Northwest Staging Route
 U.S. Alaskan Wing, Air Transport Command : RCAF Station Edmonton
The
 Edmonton station became the headquarters of the U.S. Alaskan 
Wing, Air Transport Command. Two routes from the United States met in 
Edmonton.  One route 
originated at Great Falls Army Air Base, Montana, where aircraft bound 
for Russia were ferried from their manufacturing plants in Southern 
California.  In late 1943, a second route originating at Minneapolis, 
Minnesota for aircraft manufactured in the Midwest and northeastern 
United States was inaugurated.
 U.S.
 Army Post Office (#462) located at the Edmonton base handled the mail 
for the American servicemen and personnel stationed at Air Transport 
Command. The covers below were mailed from Edmonton.
 U.S. Army Postal Service No. 462, Edmonton to Harrisburg, Pa., March 17, 1944
Although
 U.S. Army Post Office (A.P.O.) no. 462 was located at the RCAF Edmonton
 base, the actual locations of the APOs was not given in the return 
address. 
U.S. Army Post Office #462, Edmonton, March 17, 1944
Free surface mail to the United States
The
 second cover was from the Office of Field Director, The American Red 
Cross to New Haven, October 18, 1944. Free mail service had not been 
extended to the Red Cross.
U.S. Army Post Office #462 to New haven, Conn., October 18, 1944
3 cents surface letter rate to the United States
b) Alaska- Siberia Air Road
The aircraft flown by 
        American crews to Fairbanks, Alaska, were handed over to the Soviets  and ferried to Krasnoyarsk 
        in Siberia by specially selected Soviet pilots of  the Ferry Aviation Division.
 The Ferry Aviation Division consisted of five 
        ferry regiments (PAP), each of which was responsible for a certain part 
        of the route:
1 PAP - 
        Fairbanks-Uelkal (1.500 km),
        2 PAP - Uelkal-Seimchan (1.450 km),
        3 PAP - Seichan-Yakutsk (1.167 kin),
        4 PAP - Yakutsk-Kirensk (1.331 km),
        5 PAP - Kirensk-Krasnoyarsk (965 km).
 In Krasnoyarsk "ordinary" 
        pilots took over, flying the newly arrived aircraft westwards via Omsk, 
        Sverdlovsk and Kazan to Moscow for further distribution to frontline 
        units.
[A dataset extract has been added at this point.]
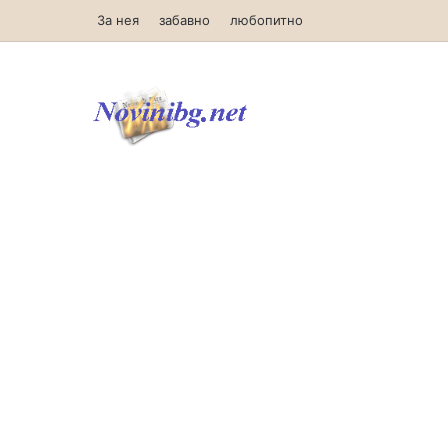
За нея
забавно
любопитно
ALSIB-ferry crews were returned to Fairbanks by the Yakutsk-based regiment.  
 
ALSIB
  
Aircraft Types Ferried 
Three main types of combat aircraft were ferried to the Soviet Union under Lend-Lease:
- Fighter aircraft - Bell P-39 Airacobas and Bell P-63 Kingcobras
- Bombers - Douglas A-20 Havocs and North American B-25 Mitchells
- Transport Aircraft - Douglas C-47 Skytrains
Russian crews in Nome gather under the wing of a U.S. bomber destined for the Russian-German battlefront.
2006 Lend-Lease Monument : Fairbanks, Alaska
 In August, 2006, U.S. Secretary of Defence Donald Rumsfeld and his 
Russian counterpart Minister of Defence Sergei Ivanov were among the 
many international political, military, and diplomatic officials who 
participated in the opening of the Lend-Lease Memorial in Fairbanks.